Marie : J’ai été contactée par Simon Biron, qui se présentait comme un cinéaste fan de black et de doom et qui aimerait beaucoup bosser avec moi. J’étais en train de finir cet album de Black doom et j’avais des images en tête pour le dernier titre que je pensais intéressant d’illustrer en vidéo, la synchronicité était trop belle pour l’ignorer ! Il a donc commencé à bosser sur un scénario puis est venu au début de l’hiver avec son ami Théo Raoult (pour les prises de vue) passer quelques jours à la maison, où m’a rejoint mon ami Matthieu pour jouer le rôle du sorcier, et malgré un tournage plein de problèmes et de rebondissements au début, tout s’est finalement très bien déroulé, et nous avons clôturé ces 4 ou 5 jours par un glorieux cassoulet maison (la recette officielle de la confrérie du cassoulet, hein). C’était ma première expérience vraiment pro dans ce domaine (pour le cassoulet aussi mais je parle du clip là), l’intégralité de mes vidéos étant réalisées seule, à l’arrache, sans scénario et sans matos, et c’était évidemment une super expérience. Même si on a passé des nuits dehors à beaucoup attendre et très peu dormir, on s’est quand même bien marrés. Simon est très pro et j’ai vite compris que rien ne serait laissé au hasard, il n’y avait pas de plans « de remplissage », chaque scène avait une signification, un cadrage qui devait captiver et être intéressant visuellement. Un passage en colorimétrie par Ruben Attia après le montage et après une attente insoutenable paf ! Voilà le résultat, et c’est de toute beauté !!!

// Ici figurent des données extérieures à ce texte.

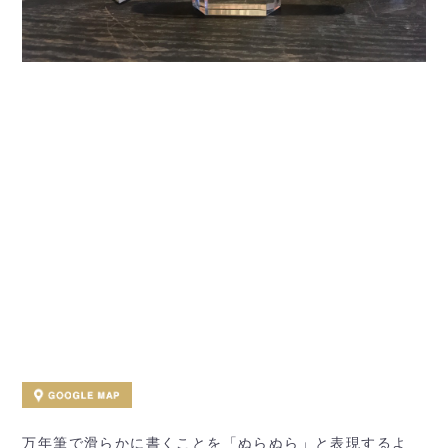
万年筆で滑らかに書くことを「ぬらぬら」と表現するよ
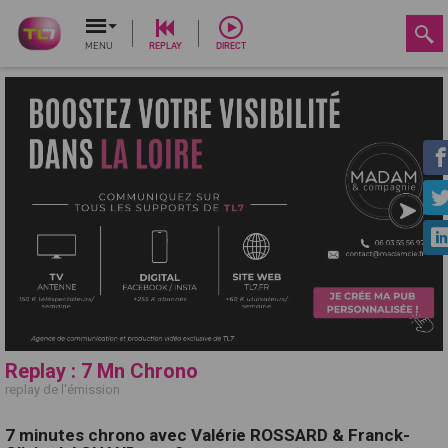
MENU
REPLAY
DIRECT
Replay : 7 Mn Chrono
replay de l'émission
7 minutes chrono avec Valérie ROSSARD & Franck-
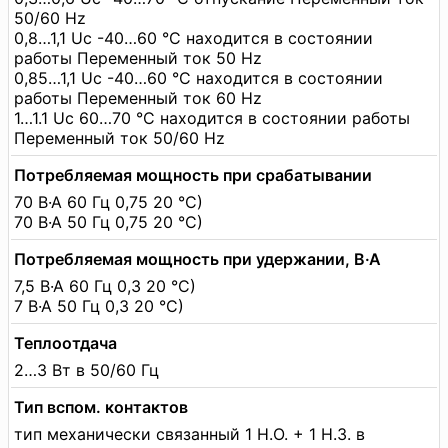
50/60 Hz
0,8…1,1 Uc -40…60 °C находится в состоянии
работы Переменный ток 50 Hz
0,85…1,1 Uc -40…60 °C находится в состоянии
работы Переменный ток 60 Hz
1…1.1 Uc 60…70 °C находится в состоянии работы
Переменный ток 50/60 Hz
Потребляемая мощность при срабатывании
70 В·А 60 Гц 0,75 20 °C)
70 В·А 50 Гц 0,75 20 °C)
Потребляемая мощность при удержании, В·А
7,5 В·А 60 Гц 0,3 20 °C)
7 В·А 50 Гц 0,3 20 °C)
Теплоотдача
2…3 Вт в 50/60 Гц
Тип вспом. контактов
тип механически связанный 1 Н.О. + 1 Н.З. в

Icare : Pour ce premier album d’Alukta, tu sors de ta zone de confort musicale puisque tu t’aventures dans les contrées désolées du doom, une première pour toi si je ne m’abuse ! Y a-t-il des groupes du genre que tu apprécies particulièrement et si oui lesquels ?

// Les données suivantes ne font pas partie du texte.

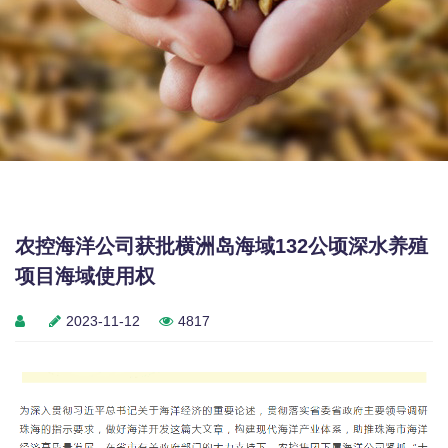
农控海洋公司获批横洲岛海域132公顷深水养殖
项目海域使用权
2023-11-12
4817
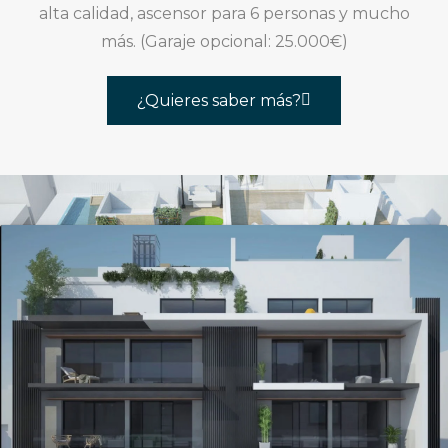
alta calidad, ascensor para 6 personas y mucho
más. (Garaje opcional: 25.000€)
¿Quieres saber más?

Marie : Aucun, mais vraiment, je n’en écoute pas. J’ai essayé de m’y mettre un peu au moment de la compo et j’en ai pas trouvé un seul qui m’a pas gonflée après 3 minutes d’écoute….

 

Icare : Ce que j’ai trouvé incroyable dans cet album, outre le flot d’émotion et l’atmosphère incroyable qui s’en dégagent, c’est qu’il parvient parfaitement à mêler et fusionner vos deux univers sonores respectifs à Déhà et toi ; l’identité musicale de chacun est respectée et personnellement, je retrouve dans Merok autant de SLOW que de Brouillard par exemple. Comment avez-vous réussi ce tour de force ? Qui compose quoi dans Alukta et comment vous répartissez-vous le travail ?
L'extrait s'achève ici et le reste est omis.